Department of Clinical Science and Services, Royal Veterinary College, Hatfield, UK
Department of Clinical Science and Services, Royal Veterinary College, Hatfield, UK.
Vet Rec. 2020 Nov 28;187(11):448. doi: 10.1136/vr.105818. Epub 2020 Sep 11.
To evaluate whether clinical features from the history, presentation, physical and neurological examination of dogs with cervical hyperaesthesia are statistically predictive of the underlying diagnosis.
Two hundred and ninety-eight dogs presenting with cervical hyperaesthesia between January 2010 and October 2018 were investigated. Only neurologically normal dogs with cervical hyperaesthesia on examination were included, while those with concurrent neurological deficits including gait abnormalities and proprioceptive deficits were excluded. Univariate analysis of clinical variables was performed, and those associated with each diagnosis were retained for multivariable binary logistic regression models.
Ninety-five per cent of cervical hyperaesthesia presentations were represented by eight conditions that included steroid-responsive meningitis arteritis (SRMA; n=100), intervertebral disc extrusion (n=78), syringomyelia (SM; n=51), intervertebral disc protrusion (n=30), neoplasia (n=8), cervical spondylomyelopathy (n=7), immune-mediated polyarthritis (n=5) and meningoencephalomyelitis of unknown aetiology (n=5). Younger age (P=0.003), pyrexia (P=0.003) and haematology abnormalities (P=0.03) comprising leucocytosis, neutrophilia or monocytosis were associated with a diagnosis of SRMA.
Easy-to-recognise clinical features can be used to identify the most likely differential diagnosis in neurologically normal dogs with cervical hyperaesthesia, which may aid the decision making of veterinary surgeons evaluating dogs with this presentation.

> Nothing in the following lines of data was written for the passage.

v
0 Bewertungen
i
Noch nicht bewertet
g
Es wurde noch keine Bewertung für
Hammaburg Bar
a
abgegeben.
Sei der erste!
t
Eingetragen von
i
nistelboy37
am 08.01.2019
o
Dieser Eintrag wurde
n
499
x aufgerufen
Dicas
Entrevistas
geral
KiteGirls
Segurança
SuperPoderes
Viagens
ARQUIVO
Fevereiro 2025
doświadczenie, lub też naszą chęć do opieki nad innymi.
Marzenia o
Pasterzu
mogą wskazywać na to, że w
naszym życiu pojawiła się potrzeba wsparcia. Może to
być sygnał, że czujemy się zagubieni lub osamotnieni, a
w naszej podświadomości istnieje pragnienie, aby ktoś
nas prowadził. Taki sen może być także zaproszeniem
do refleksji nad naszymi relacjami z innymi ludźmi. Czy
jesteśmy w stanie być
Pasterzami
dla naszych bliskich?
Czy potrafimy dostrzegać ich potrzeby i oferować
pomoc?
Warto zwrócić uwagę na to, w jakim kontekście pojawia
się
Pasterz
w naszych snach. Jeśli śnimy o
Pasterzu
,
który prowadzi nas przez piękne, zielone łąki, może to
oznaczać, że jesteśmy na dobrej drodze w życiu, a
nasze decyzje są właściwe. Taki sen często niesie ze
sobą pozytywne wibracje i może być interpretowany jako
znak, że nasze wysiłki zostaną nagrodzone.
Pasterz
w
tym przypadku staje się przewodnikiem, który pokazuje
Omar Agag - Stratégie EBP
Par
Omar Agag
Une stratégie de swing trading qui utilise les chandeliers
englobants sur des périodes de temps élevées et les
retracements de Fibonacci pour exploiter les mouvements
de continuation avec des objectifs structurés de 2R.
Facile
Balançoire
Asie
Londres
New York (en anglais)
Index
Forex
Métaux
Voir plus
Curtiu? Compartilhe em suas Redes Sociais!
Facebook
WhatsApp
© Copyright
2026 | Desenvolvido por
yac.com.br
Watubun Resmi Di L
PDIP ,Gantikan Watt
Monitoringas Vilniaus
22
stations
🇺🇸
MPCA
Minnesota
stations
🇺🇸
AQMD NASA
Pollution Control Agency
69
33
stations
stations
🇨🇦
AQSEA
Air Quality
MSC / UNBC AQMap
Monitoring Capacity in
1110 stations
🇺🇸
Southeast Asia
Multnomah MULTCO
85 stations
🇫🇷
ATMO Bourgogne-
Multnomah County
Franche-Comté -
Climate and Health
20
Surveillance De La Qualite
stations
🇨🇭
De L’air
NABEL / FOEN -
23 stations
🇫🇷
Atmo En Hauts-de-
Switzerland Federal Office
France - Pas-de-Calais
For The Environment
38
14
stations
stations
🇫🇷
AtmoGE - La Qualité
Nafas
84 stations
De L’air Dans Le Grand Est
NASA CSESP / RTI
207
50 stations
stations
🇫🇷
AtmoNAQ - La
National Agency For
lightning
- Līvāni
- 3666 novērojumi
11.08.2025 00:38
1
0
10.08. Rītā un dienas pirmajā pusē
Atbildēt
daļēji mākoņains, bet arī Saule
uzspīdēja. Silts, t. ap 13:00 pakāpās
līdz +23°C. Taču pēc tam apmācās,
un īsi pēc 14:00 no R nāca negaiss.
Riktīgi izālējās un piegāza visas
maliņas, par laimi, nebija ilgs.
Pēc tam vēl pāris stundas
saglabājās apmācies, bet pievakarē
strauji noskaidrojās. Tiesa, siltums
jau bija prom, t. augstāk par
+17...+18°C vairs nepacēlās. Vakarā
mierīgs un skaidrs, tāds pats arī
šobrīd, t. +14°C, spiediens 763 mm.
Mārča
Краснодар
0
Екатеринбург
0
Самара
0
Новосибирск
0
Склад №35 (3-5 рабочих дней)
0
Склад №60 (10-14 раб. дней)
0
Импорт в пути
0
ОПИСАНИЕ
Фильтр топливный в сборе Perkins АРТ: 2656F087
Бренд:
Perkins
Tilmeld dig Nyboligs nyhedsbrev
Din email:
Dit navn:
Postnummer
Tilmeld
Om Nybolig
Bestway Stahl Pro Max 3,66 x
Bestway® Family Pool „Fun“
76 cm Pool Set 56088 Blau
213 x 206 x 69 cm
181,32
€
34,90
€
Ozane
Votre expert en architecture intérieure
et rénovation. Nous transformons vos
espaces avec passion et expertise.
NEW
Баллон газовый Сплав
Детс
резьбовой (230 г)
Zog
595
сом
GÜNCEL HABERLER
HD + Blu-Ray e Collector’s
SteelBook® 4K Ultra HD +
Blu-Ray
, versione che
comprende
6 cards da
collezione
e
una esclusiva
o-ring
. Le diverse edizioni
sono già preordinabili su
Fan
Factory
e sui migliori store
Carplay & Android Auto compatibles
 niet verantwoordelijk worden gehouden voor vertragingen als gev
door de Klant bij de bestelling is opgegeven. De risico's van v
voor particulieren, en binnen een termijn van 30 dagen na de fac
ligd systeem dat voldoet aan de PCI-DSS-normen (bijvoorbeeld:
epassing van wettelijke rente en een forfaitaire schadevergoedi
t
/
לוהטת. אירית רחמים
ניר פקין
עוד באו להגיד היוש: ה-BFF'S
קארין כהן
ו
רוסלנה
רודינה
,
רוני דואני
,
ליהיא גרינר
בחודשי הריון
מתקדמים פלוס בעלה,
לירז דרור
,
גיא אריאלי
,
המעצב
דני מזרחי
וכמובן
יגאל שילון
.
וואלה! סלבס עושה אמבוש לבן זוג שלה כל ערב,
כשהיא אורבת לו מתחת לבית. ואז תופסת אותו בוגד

评估犬颈椎超敏反应的病史、表现、体格检查和神经学检查中的临床特征是否对潜在诊断具有统计学预测意义。
对 2010 年 1 月至 2018 年 10 月期间出现颈椎超敏反应的 298 只犬进行了研究。仅纳入检查时存在颈椎超敏反应且神经学检查正常的犬,排除同时存在运动异常和本体感觉缺失等神经功能缺损的犬。对临床变量进行单变量分析,并保留与每种诊断相关的变量进行多变量二项逻辑回归模型分析。
80%的颈椎超敏反应表现由 8 种疾病引起,包括类固醇反应性脑膜血管炎(SRMA;n=100)、椎间盘突出(n=78)、脊髓空洞症(SM;n=51)、椎间盘突出(n=30)、肿瘤(n=8)、颈椎脊髓病(n=7)、免疫介导性多关节炎(n=5)和病因不明的脑膜脑炎(n=5)。年龄较小(P=0.003)、发热(P=0.003)和血液学异常(白细胞增多、中性粒细胞增多或单核细胞增多)与 SRMA 诊断相关。
在神经学检查正常的颈椎超敏反应犬中,可识别出一些易于识别的临床特征,这些特征可能有助于评估此类表现的兽医做出决策,以确定最可能的鉴别诊断。